During Pesach the hotel became kosher-for-Passover for the 250 holiday guests. Food was plentiful and delicious, and there were lectures, concerts, and a festive end-of-Pesach cookout bash, with traditional entertainment by Ukrainian musicians. 

But the main focus for us was the historical guided tours during the interim days of the holiday.

We visited the city of Uzhgorod, which used to be a stronghold of Orthodox and hasidic scholarship; One of its own — Rabbi Solomon Ganzfried — was the author of the important work Kitzur Shulhan Aruch. Destroyed in the war, the Jewish community in recent years has been re-established, with a synagogue, a community center, and a day school; a Chabad shaliah, Rabbi Menachem Mendel Taichman, oversees Jewish life in Uzhgorod and the surrounding area. 

We travelled three-and-a-half hours deep into the Carpathian Mountains to reach the picturesque town of Kolachava, with its outdoor museum of restored shtetl buildings, including a small “shul” and a “kreitchmer,” the local bar that in most European shtetls was owned by a Jew. Though this town was incredibly remote and hard to reach, the 450 Jews who lived there nevertheless were found by the Nazis and deported to the camps. 
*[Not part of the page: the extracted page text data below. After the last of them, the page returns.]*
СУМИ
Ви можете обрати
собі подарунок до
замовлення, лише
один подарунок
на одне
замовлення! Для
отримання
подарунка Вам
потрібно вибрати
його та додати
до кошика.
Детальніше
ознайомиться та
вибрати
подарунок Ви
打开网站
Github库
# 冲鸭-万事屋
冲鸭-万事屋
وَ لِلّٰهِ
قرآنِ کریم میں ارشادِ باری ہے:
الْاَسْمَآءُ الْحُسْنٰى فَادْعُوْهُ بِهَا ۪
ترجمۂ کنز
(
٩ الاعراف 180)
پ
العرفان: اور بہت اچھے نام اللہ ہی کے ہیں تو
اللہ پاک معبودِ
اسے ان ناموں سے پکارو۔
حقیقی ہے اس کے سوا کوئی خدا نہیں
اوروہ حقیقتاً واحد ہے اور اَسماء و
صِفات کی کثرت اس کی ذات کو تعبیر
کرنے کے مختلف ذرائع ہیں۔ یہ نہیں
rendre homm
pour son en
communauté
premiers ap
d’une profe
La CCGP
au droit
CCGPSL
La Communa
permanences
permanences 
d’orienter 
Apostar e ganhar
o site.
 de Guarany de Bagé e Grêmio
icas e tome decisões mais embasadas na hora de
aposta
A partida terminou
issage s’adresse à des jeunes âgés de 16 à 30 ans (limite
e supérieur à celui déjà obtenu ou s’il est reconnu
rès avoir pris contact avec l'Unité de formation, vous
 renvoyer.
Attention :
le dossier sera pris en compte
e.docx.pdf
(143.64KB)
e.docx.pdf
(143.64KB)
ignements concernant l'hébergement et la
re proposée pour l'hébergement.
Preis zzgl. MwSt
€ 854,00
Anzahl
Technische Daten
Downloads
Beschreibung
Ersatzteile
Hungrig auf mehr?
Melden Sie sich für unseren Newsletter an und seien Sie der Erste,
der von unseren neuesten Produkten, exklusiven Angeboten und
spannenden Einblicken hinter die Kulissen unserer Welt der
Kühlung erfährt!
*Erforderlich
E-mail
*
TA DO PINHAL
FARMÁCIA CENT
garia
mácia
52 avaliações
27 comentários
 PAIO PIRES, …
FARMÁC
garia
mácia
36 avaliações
We visited the city of Khust, which had one of the largest and most important Jewish communities in the Carpathian area in the 1800s, due to the leadership of Maharam Schick (Moreinu Harav Moshe Schick), who ran a yeshiva that trained hundreds of rabbis. When we visited the beautiful shul in Khust, a member of our group whose parents were from the city found an old siddur with his father’s handwriting and signature — an emotional experience for him that we all shared.
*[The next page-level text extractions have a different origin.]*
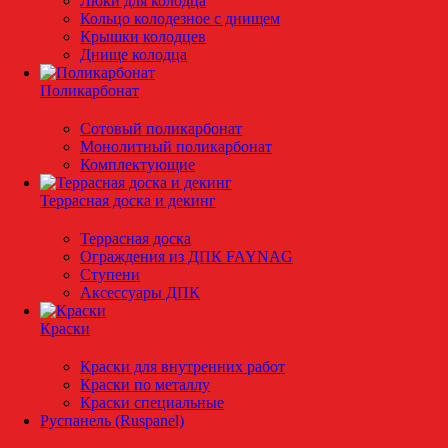
Люки для колодца
Кольцо колодезное с днищем
Крышки колодцев
Днище колодца
Поликарбонат
Сотовый поликарбонат
Монолитный поликарбонат
Комплектующие
Террасная доска и декинг
Террасная доска
Ограждения из ДПК FAYNAG
Ступени
Аксессуары ДПК
Краски
Краски для внутренних работ
Краски по металлу
Краски специальные
Руспанель (Ruspanel)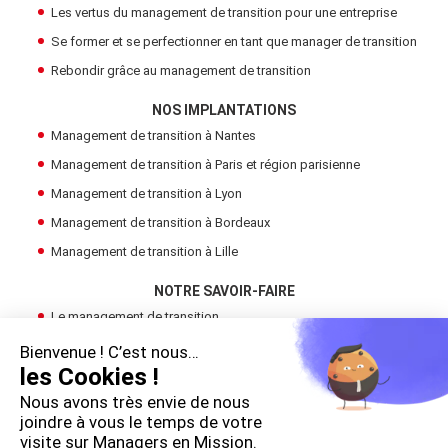
Les vertus du management de transition pour une entreprise
Se former et se perfectionner en tant que manager de transition
Rebondir grâce au management de transition
NOS IMPLANTATIONS
Management de transition à Nantes
Management de transition à Paris et région parisienne
Management de transition à Lyon
Management de transition à Bordeaux
Management de transition à Lille
NOTRE SAVOIR-FAIRE
Le management de transition
Devenir Manager de Transition
Bienvenue ! C’est nous…
les Cookies !
Trouver un manager de transition
Nous avons très envie de nous
LE GROUPE
joindre à vous le temps de votre
Cadres en Mission
visite sur Managers en Mission.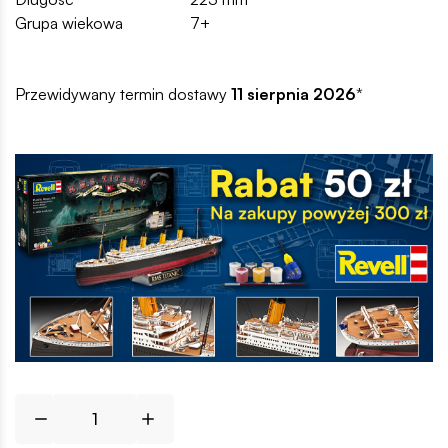
Grupa wiekowa
7+
Przewidywany termin dostawy
11 sierpnia 2026
*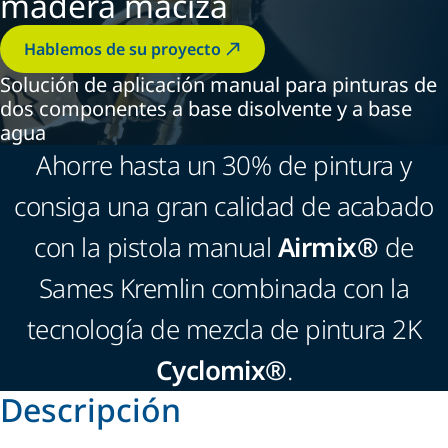
madera maciza
Hablemos de su proyecto
Solución de aplicación manual para pinturas de
dos componentes a base disolvente y a base
agua
Ahorre hasta un 30% de pintura y
consiga una gran calidad de acabado
con la pistola manual
Airmix®
de
Sames Kremlin combinada con la
tecnología de mezcla de pintura 2K
Cyclomix®
.
Descripción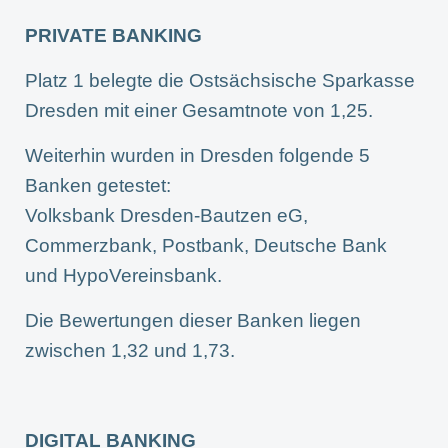
PRIVATE BANKING
Platz 1 belegte die Ostsächsische Sparkasse
Dresden mit einer Gesamtnote von 1,25.
Weiterhin wurden in Dresden folgende 5
Banken getestet:
Volksbank Dresden-Bautzen eG,
Commerzbank, Postbank, Deutsche Bank
und HypoVereinsbank.
Die Bewertungen dieser Banken liegen
zwischen 1,32 und 1,73.
DIGITAL BANKING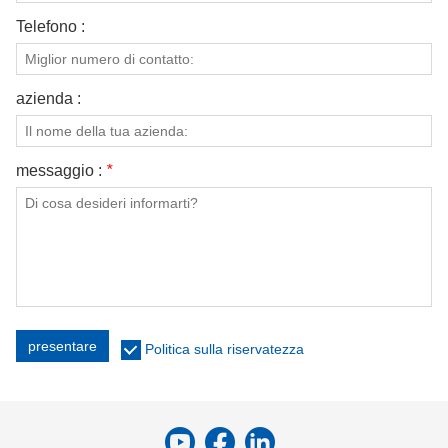
Telefono :
azienda :
messaggio :
*
presentare
Politica sulla riservatezza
Lastly we visited the town of Munkacs, just 20 minutes away, important because the Munkacser hasidim — now of Boro Park, Brooklyn — were established here. We also visited the 15th-century Palanok Castle and learned how this Zakarpatia area of Ukraine changed identities and languages so frequently over the last 700 years: from Hungarian, to Austrian, Czech, Ukrainian, and Russian.
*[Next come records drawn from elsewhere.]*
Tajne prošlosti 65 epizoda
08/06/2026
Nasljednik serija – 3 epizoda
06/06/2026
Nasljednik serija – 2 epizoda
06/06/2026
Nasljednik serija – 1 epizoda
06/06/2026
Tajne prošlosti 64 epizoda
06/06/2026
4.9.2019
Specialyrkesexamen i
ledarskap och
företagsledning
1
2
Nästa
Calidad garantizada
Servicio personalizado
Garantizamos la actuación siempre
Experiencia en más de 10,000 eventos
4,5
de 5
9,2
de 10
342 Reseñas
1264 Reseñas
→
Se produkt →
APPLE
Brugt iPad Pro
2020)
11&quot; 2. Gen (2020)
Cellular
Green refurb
Several couples with roots in the area brought along children and grandchildren — a great opportunity to spend Pesach together while exploring their ancestors’ origins. One extended family crossed the border into Romania for a day, arranging their own private tour in order to visit a grandparent’s grave and home town. 

Though my parents were both from Poland, I too have a family connection to Ukraine, specifically to Lviv, the largest city in the western part of the country and one of its main cultural centers.  We toured the city (also known as Lvov, or Lemberg during the Austrian-Hungarian empire era) at the start of our program. It is a beautiful city that once had a sizable Jewish community. My mother was attending a vocational boarding school there when the Germans invaded Poland and World War II broke out in 1939. Her parents, sisters, and brothers quickly packed a few belongings and set out from their Polish shtetl 130 miles west of Lviv to escape the advancing Germans and reunite with my mother. 

Once in Lviv they learned the city had been taken over by the Russians. All refugees from Poland — like my mother’s family — were boarded onto freight trains by the Russians and transported to Siberia. Though the war years were cold and difficult in Siberia, it was through this lucky break with the Lviv, Ukraine, connection that my mother and her family managed to survive the war, far away from the camps that ended up taking most of Europe’s Jews, including my father’s entire family.